Selecting Variables for Species Distribution Models

When running statistical models, like multiple linear regression or generalized linear models, it is typically not a good idea to use multiple predictor variables that are highly correlated with one another, as it may result in an unstable final model. This guideline also applies to many of various flavors of species distribution models (SDMs), which take in two or more (usually climatic) predictor variables to model a species response to environmental gradients.  Given modeled climate output, the SDM models can be used to estimate the probability of a species occurring in a different time period, say at the last glacial maximum – 22,000 years ago–, or in 2100, once humans have contributed several degrees to the earth’s temperature.  While these models differ in their statistical techniques, most behave a little like multiple regression, where a set of predict variables are combined in some parametric or non-parametric way to estimate the response as a function of these inputs.  Thus, just like in a standard regression, using highly correlated climatic predictor variables can  contribute to instability in the modeled response.  This post describes the methods I chose to identify correlated variables and choose the ones I wanted to remain in my study.

Collinearity can increase estimates of parameter variance; yield models in which no variable is statistically significant even though R2y is large; produce parameter estimates of the “incorrect sign” and of implausible magnitude; create situations in which small changes in the data produce wide swings in parameter estimates; and, in truly extreme cases, prevent the numerical solution of a model (O’BRIEN, 2007)

The data

The data I am using here is a set of 19 bioclimatic variables, commonly used in SDMs, that describe potentially meaningful ecological parameters, such as average precipitation in the warmest quarter of the year, and are derived from monthly climatic GCM output.  My data is derived from a 0.5x0.5 degree CCSM3 climate model run, and is in raster grid format.

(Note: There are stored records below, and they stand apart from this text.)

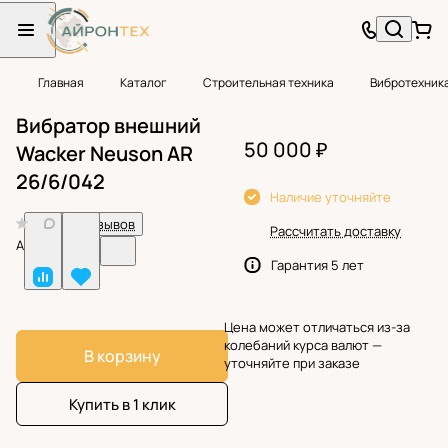
Главная
Каталог
Строительная техника
Вибротехник
Вибратор внешний
50 000 ₽
Wacker Neuson AR
26/6/042
Наличие уточняйте
0
Нет отзывов
Рассчитать доставку
Арт.
BF24167
Гарантия 5 лет
Цена может отличаться из-за
колебаний курса валют —
В корзину
уточняйте при заказе
Купить в 1 клик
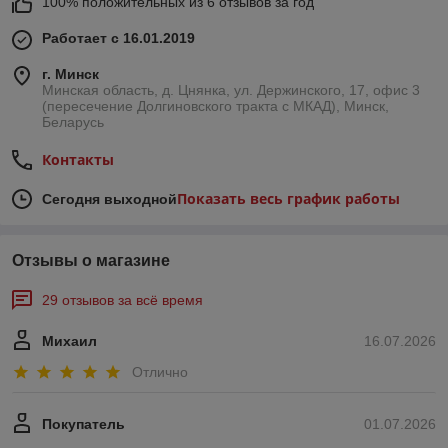
100% положительных из 6 отзывов за год
Работает с 16.01.2019
г. Минск
Минская область, д. Цнянка, ул. Держинского, 17, офис 3
(пересечение Долгиновского тракта с МКАД), Минск,
Беларусь
Контакты
Показать весь график работы
Сегодня выходной
Отзывы о магазине
29 отзывов за всё время
Михаил
16.07.2026
Отлично
Покупатель
01.07.2026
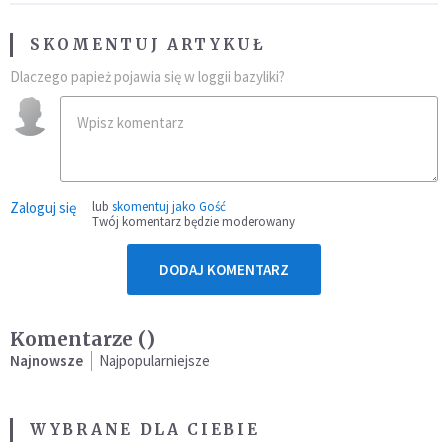
SKOMENTUJ ARTYKUŁ
Dlaczego papież pojawia się w loggii bazyliki?
Zaloguj się
lub
skomentuj jako Gość
Twój komentarz będzie moderowany
DODAJ KOMENTARZ
Komentarze (
)
Najnowsze
Najpopularniejsze
WYBRANE DLA CIEBIE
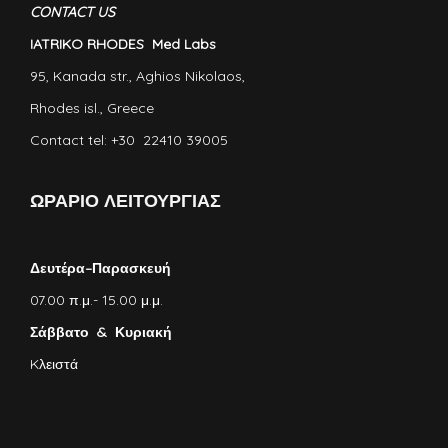
CONTACT US
IATRIKO RHODES Med Labs
95, Kanada str., Aghios Nikolaos,
Rhodes isl., Greece
Contact tel: +30 22410 39005
ΩΡΑΡΙΟ ΛΕΙΤΟΥΡΓΙΑΣ
Δευτέρα–Παρασκευή
07.00 π.μ.- 15.00 μ.μ.
Σάββατο & Κυριακή
Kλειστά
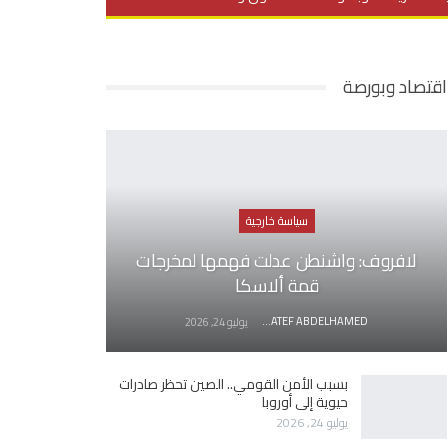
يديو
في العمق
منوعات
اقتصاد وبورصة
سياسة خارجية
لافروف: واشنطن عدلت فهمها لمخرجات
قمة ألاسكا
AWATEF ABDELHAMED
يوليو 24, 2026
بسبب الأمن القومي.. الصين تحظر صادرات
حيوية إلى أوروبا
يوليو 24, 2026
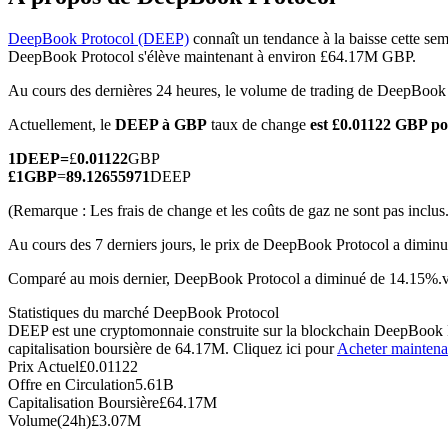
DeepBook Protocol (DEEP)
connaît un tendance à la baisse cette sem
DeepBook Protocol s'élève maintenant à environ £64.17M GBP.
Au cours des dernières 24 heures, le volume de trading de DeepBook
Futures COIN-M
Actuellement, le
DEEP à GBP
taux de change
est £0.01122 GBP p
Contrats à terme sur crypto-monnaie
1
DEEP
=
£
0.01122
GBP
£
1
GBP
=
89.12655971
DEEP
TradFi
(Remarque : Les frais de change et les coûts de gaz ne sont pas inclus.
Produits dérivés sur actions, forex, métaux précieux et matières
Au cours des 7 derniers jours, le prix de DeepBook Protocol a dimin
Comparé au mois dernier, DeepBook Protocol a diminué de 14.15%.ve
Statistiques du marché DeepBook Protocol
DEEP est une cryptomonnaie construite sur la blockchain DeepBook Pro
capitalisation boursière de 64.17M. Cliquez ici pour
Acheter maintena
Prix Actuel
£
0.01122
Offre en Circulation
5.61B
Capitalisation Boursière
£
64.17M
Volume(24h)
£
3.07M
Futures USDC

The first natural thing to do when looking at collinearity between variables would be to look at the pairwise correlation between them.  This will show us the correlation between each raster, and every other raster in the set.  We’re going to first do this by taking a large random sampling of spatial coordinates from the raster  set.  I have my predictor variables stored as a RasterStack, so I can use the sampleRandom tool in the raster package to generate n random points over my grid.  I now how a dataframe that shows the climatic values at each of the random points. I can scatter them together, and interrogate each one for pearson’s r correlation.  bio2_7

The figure here shows an example of scattering biovariable 2 with biovariable 7, resulting in an R2 value of ~0.45. Now, I can do this procedure for all 19 of my predictor variables, but that would be kind of tedious.  We would be left with 361 R2 values to compare, and 361 scatter plots to file-page1interrogate.  Sounds annoying.  We can simplify the visual comparison somewhat by plotting the correlation matrix. You can derived the correlation matrix for pearson’s r by using the layerStats function in the raster package.  Using the corrplot library in R, we can format the correlation matrix so that we can easily visualization the magnitude and direction of the correlations.  But, pretty much all we get out of this is that some variables are very well correlated and others are less correlated.  Not easy to compare, still annoying.

Variance Inflation Factor

The variance inflation factor (VIF) was conceived for exactly this purpose – comparing collinearity between regression predictors. The VIF quantified the expected amount of variance in a regression coefficient that is due to collinearity in the predictors. The VIF is bounded on the bottom by 1, and has no upper bound. A VIF of 1 indicates that that no extra variance is caused by collinearity in the factors.  A higher VIF indicates higher amounts of variances caused by collinearity, for example, a VIF of 5.1 suggests 510% extra variance in the regression coefficient. VIFs are comparable so we can directly compare and choose variables to eliminate based on this index.

Calculating the VIF:

Calculating the VIF index is pretty simple, actually, and can be done very quickly.  To calculate the index for layer i, run a regression of X in terms of all of the other predictors that you wish to use.  The form of the equation is:

Xi = αjXj + αkXk + … + αnXn + εi

Note that this is not a regression of the response variable for the model, instead, its a regression of the layer in terms of linear combinations of the other predictors.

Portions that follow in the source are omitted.